Dudeism : Celebration of an existence

Broyé par la transition automnale, je me suis habillé trop chaudement ce lundi 10. J’enfile ma veste avec incertitude. La grippe grimpe et imprime les lettres b a r r e d e f e r sur un bandeau ajusté autour de ma tête. Je rentre dans mon véhicule pour effectuer le trajet Liège-La Haye afin de rejoindre Haris Begić, un jeune photographe bosnien de 21 ans installé depuis peu aux Pays-Bas pour parfaire son expérience au sein de l’Académie Royale des Arts de La Haye. A 18 ans déjà, plusieurs médias avaient utilisé sa photographie pour couvrir les révoltes qui s’étaient déroulées à Sarajevo en 2014 (The New York Times, Reuters).

Protest
Protestation à Sarajevo en 2014
© Haris Begić
Protest
Protestation à Sarajevo en 2014
© Haris Begić

Je démarre, passe la deuxième et rejoint l’autoroute d’aplomb, direction Anvers. Le trafic est fluide, face à moi défile le marasme notoire des bandes blanches, toutes filles uniques des chantiers. Si je les regardais incessamment, la frontière néerlandaise m’eut échappée des yeux tant les routes se ressemblent. Je poursuis toutefois ma sente, le nez coulant à souhait, en direction de Rotterdam la rénovée, ville cosmopolite saupoudrée de fret marin, porte d’entrée sur le continent. La Haye se cache derrière Rotterdam ; elle recèle le Tribunal Pénal International pour l’ancienne Yougoslavie mais aussi Haris. Toutes choses égales par ailleurs, je pénètre dans la ville avec l’humeur dévastée par la conduite.

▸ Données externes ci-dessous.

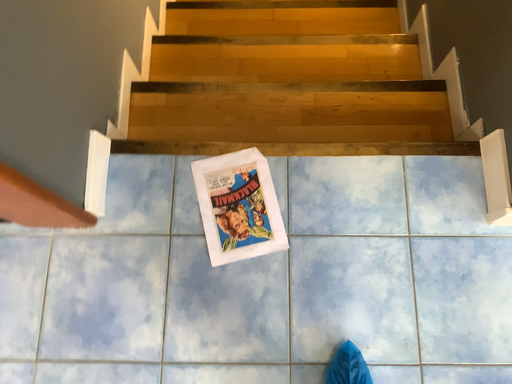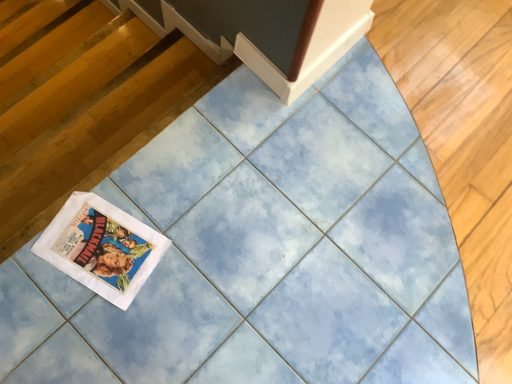 Question: How did the camera likely rotate when shooting the video?

Choices:
 (A) rotated left
 (B) rotated right

Answer: (B) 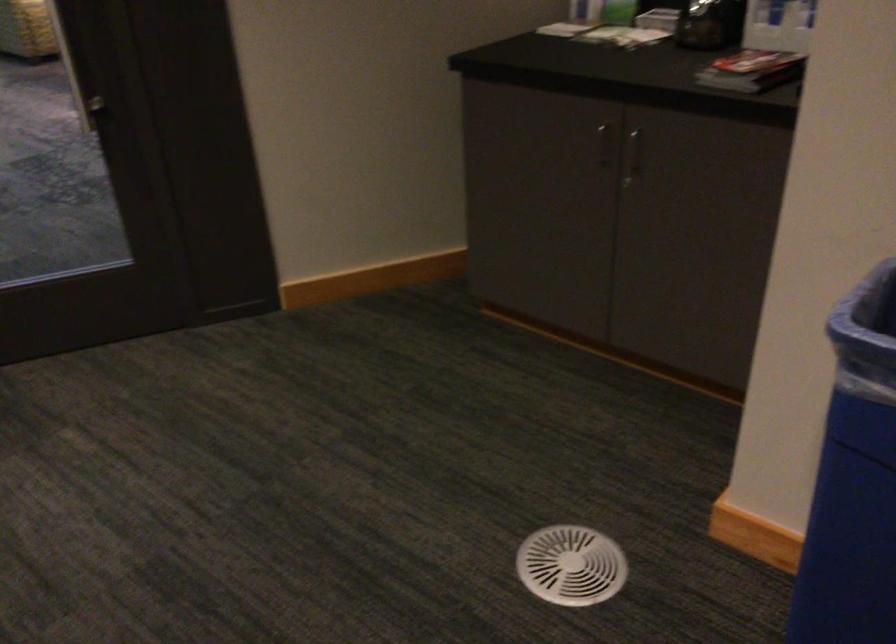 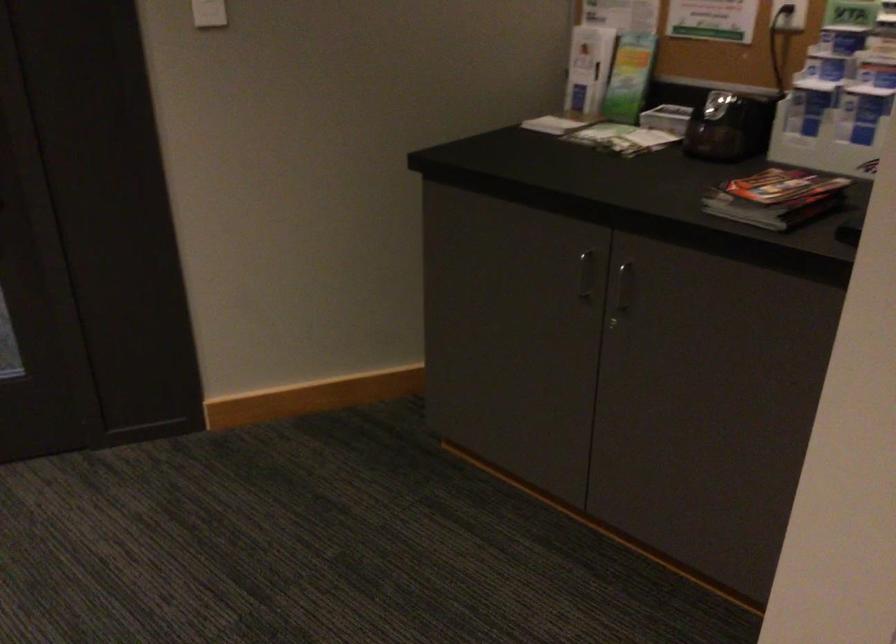 Locate, in the second image, the point that corresponds to [633,154] in the first image.

(622, 292) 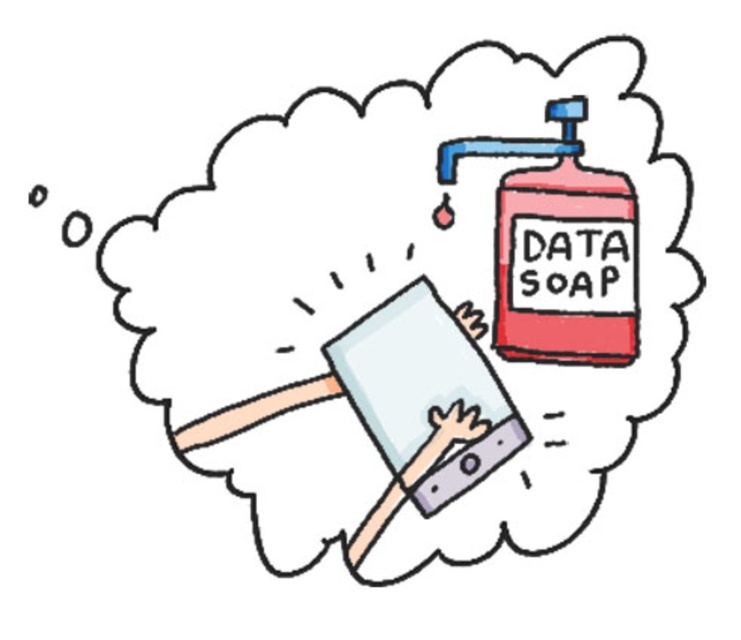 Question: Does white matte hand at center appear on the left side of smooth skin hand at center?

Choices:
 (A) no
 (B) yes

Answer: (B)

Question: Which object is farther from the camera taking this photo?

Choices:
 (A) matte red plastic data soap at upper right
 (B) matte gray hand at center
 (C) white matte hand at center

Answer: (B)

Question: Does matte red plastic data soap at upper right appear on the right side of matte gray hand at center?

Choices:
 (A) yes
 (B) no

Answer: (A)

Question: Which point is closer to the camera taking this photo?

Choices:
 (A) (459, 321)
 (B) (625, 205)

Answer: (B)

Question: Is the position of matte red plastic data soap at upper right less distant than that of matte gray hand at center?

Choices:
 (A) no
 (B) yes

Answer: (B)

Question: Which point is closer to the camera taking this photo?

Choices:
 (A) [x=456, y=406]
 (B) [x=608, y=280]
 (C) [x=451, y=312]

Answer: (B)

Haris attend à la gare centrale. Il m’a précédemment prévenu qu’il serait vêtu d’un pull où figure un canard pour que je puisse le reconnaître facilement. Dès mon arrivée Den Haag Centraal, je le cible en effet du coin de l’œil sans effort aucun et nous entamons les protocoles habituels. Haris me propose alors de le suivre à l’Académie qui est située à deux pas de la gare. Il embraie le mouvement, mystérieux, et m’incite à lui faire confiance tandis que nous nous insinuons dans le bâtiment en discutant de sa piaule.

Le type salue tous les étudiants que nous croisons et tape deux trois vannes au passage. Son caractère avenant et sa gueule de beau gosse fonctionne cash, comme il faut. Il m’annonce qu’il cherche un atelier avec des équipements libres ; le premier atelier que nous visitions est full. Alors Haris se dirige vers un autre atelier, libre cette fois-ci. Dans une petite salle adjacente, il commence à causer à Andrew qui est membre du staff chargé d’encadrer les workshops des étudiants. Il s’avère que je vais l’aider, vite fait, à boucler un travail. Andrew lui file quelques câbles, fourgue quatre cinq conseils puis nous commençons la séance.

Surpris par la tournure que prend notre rencontre, j’enfile un blouson en cuir avec le mot HATE inscrit au dos qu’Haris m’a tendu. Ian Curtis est dans les parages. Je lui demande s’il connaît le photographe et réalisateur Anton Corbijn. Il me répond : « bien sûr que je connais Anton Corbijn, il a fait ses études dans cette Académie ». La mise en scène consiste simplement à ce que je joue seul au jeu d’échec devant un miroir. Des conneries sur la façon d’interpréter la scène m’obstruent l’esprit pendant qu’il prend ses clichés avec, de temps en temps, quelques indications sur la posture que je dois prendre. L’exercice est bouclé en 15 minutes et nous voilà parti boire un verre sur une terrasse dans le centre-ville. C’est à ce moment que nous entamons une discussion.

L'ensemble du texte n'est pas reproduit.